> **DESCRIPTION OF THE TASK**: Each record that follows should be duplicated exactly, except for its pictures.

[Data items]
------------------------------
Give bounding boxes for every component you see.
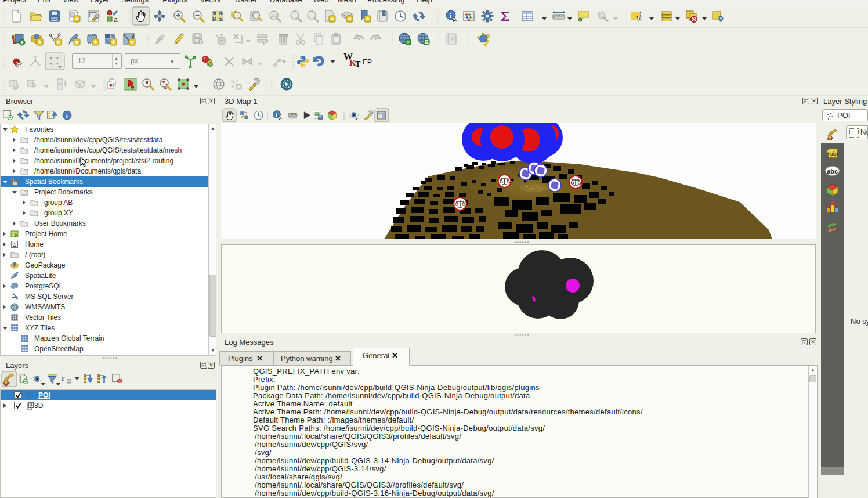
svg-text:EP: EP (363, 58, 372, 66)
svg-text:abc: abc (830, 151, 838, 157)
svg-text:abc: abc (827, 168, 838, 175)
svg-text:T: T (355, 60, 361, 68)
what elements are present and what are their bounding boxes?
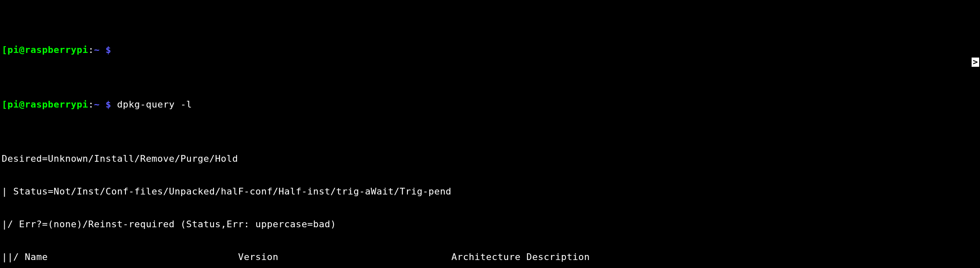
------------------------------
> **EXERCISE RESPONSE**:
Give bounding boxes for every component you see.
svg-text:EP: EP (363, 58, 372, 66)
svg-text:abc: abc (830, 151, 838, 157)
svg-text:abc: abc (827, 168, 838, 175)
svg-text:T: T (355, 60, 361, 68)
what elements are present and what are their bounding boxes?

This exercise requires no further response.